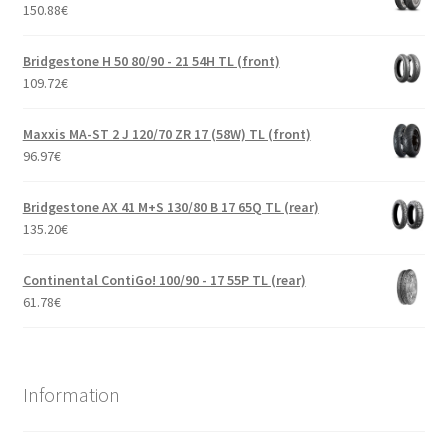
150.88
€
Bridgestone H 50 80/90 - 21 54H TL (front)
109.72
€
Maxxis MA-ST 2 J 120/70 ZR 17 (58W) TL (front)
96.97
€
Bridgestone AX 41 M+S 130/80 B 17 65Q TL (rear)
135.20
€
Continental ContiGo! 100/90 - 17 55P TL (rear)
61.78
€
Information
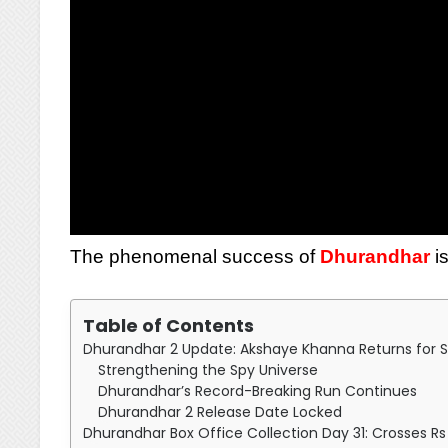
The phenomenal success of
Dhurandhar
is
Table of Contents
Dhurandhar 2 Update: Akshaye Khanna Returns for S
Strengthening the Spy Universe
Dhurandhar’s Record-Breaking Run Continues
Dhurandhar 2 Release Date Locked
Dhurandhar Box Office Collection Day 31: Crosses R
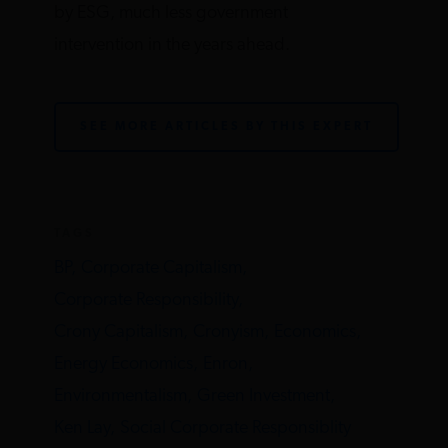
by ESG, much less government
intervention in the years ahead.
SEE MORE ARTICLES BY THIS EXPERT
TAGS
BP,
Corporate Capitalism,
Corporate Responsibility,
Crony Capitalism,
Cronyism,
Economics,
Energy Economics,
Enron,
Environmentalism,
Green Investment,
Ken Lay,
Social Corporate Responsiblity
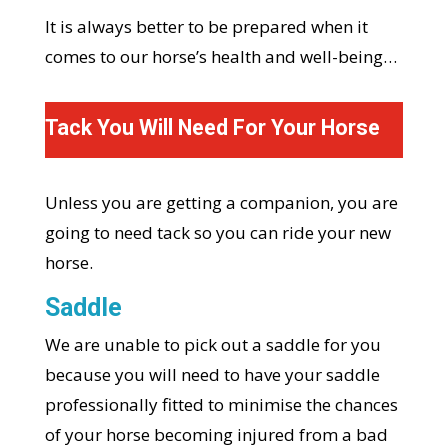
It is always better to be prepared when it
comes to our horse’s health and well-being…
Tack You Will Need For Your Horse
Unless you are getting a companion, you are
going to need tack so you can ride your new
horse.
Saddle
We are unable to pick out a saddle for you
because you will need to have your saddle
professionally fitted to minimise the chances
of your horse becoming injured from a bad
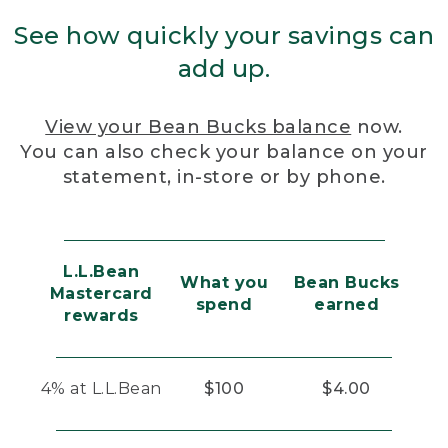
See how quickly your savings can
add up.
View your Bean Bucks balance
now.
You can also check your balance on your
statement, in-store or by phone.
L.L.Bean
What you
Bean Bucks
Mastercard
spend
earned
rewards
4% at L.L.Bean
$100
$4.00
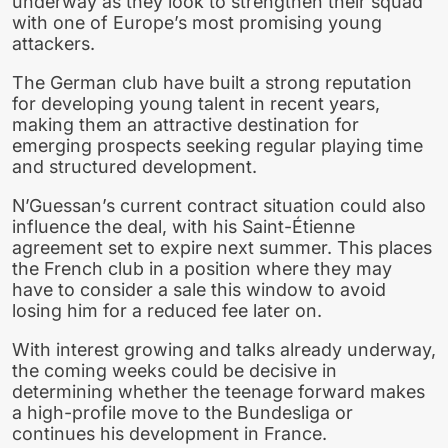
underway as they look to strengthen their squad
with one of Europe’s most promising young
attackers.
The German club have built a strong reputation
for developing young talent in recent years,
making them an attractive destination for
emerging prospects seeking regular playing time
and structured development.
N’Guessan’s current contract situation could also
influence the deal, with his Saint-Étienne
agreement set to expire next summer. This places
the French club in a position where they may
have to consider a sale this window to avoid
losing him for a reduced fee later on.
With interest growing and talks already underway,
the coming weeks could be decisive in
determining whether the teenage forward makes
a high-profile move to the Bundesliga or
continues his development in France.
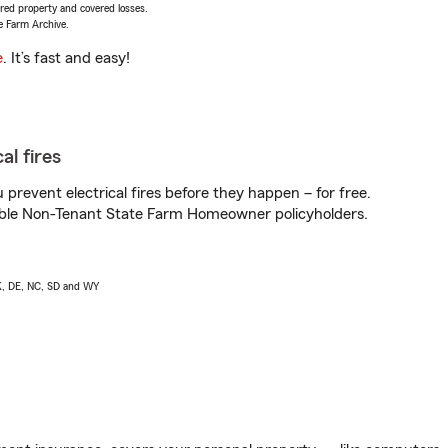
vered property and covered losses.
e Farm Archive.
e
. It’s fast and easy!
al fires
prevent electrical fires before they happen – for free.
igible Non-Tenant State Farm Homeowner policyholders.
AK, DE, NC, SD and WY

======

* Assignment
Set down the data again, exactly, without images.

* Solution for this task
150.88
€
Bridgestone H 50 80/90 - 21 54H TL (front)
109.72
€
Maxxis MA-ST 2 J 120/70 ZR 17 (58W) TL (front)
96.97
€
Bridgestone AX 41 M+S 130/80 B 17 65Q TL (rear)
135.20
€
Continental ContiGo! 100/90 - 17 55P TL (rear)
61.78
€
Information
The phenomenal success of
Dhurandhar
is
Table of Contents
Dhurandhar 2 Update: Akshaye Khanna Returns for S
Strengthening the Spy Universe
Dhurandhar’s Record-Breaking Run Continues
Dhurandhar 2 Release Date Locked
Dhurandhar Box Office Collection Day 31: Crosses R
by ESG, much less government
intervention in the years ahead.
SEE MORE ARTICLES BY THIS EXPERT
TAGS
BP,
Corporate Capitalism,
Corporate Responsibility,
Crony Capitalism,
Cronyism,
Economics,
Energy Economics,
Enron,
Environmentalism,
Green Investment,
Ken Lay,
Social Corporate Responsiblity
It is always better to be prepared when it
comes to our horse’s health and well-being…
Tack You Will Need For Your Horse
Unless you are getting a companion, you are
going to need tack so you can ride your new
horse.
Saddle
We are unable to pick out a saddle for you
because you will need to have your saddle
professionally fitted to minimise the chances
of your horse becoming injured from a bad
See how quickly your savings can
add up.
View your Bean Bucks balance
now.
You can also check your balance on your
statement, in-store or by phone.
L.L.Bean
What you
Bean Bucks
Mastercard
spend
earned
rewards
4% at L.L.Bean
$100
$4.00
underway as they look to strengthen their squad
with one of Europe’s most promising young
attackers.
The German club have built a strong reputation
for developing young talent in recent years,
making them an attractive destination for
emerging prospects seeking regular playing time
and structured development.
N’Guessan’s current contract situation could also
influence the deal, with his Saint-Étienne
agreement set to expire next summer. This places
the French club in a position where they may
have to consider a sale this window to avoid
losing him for a reduced fee later on.
With interest growing and talks already underway,
the coming weeks could be decisive in
determining whether the teenage forward makes
a high-profile move to the Bundesliga or
continues his development in France.
vered property and covered losses.
e Farm Archive.
e
. It’s fast and easy!
al fires
prevent electrical fires before they happen – for free.
igible Non-Tenant State Farm Homeowner policyholders.
AK, DE, NC, SD and WY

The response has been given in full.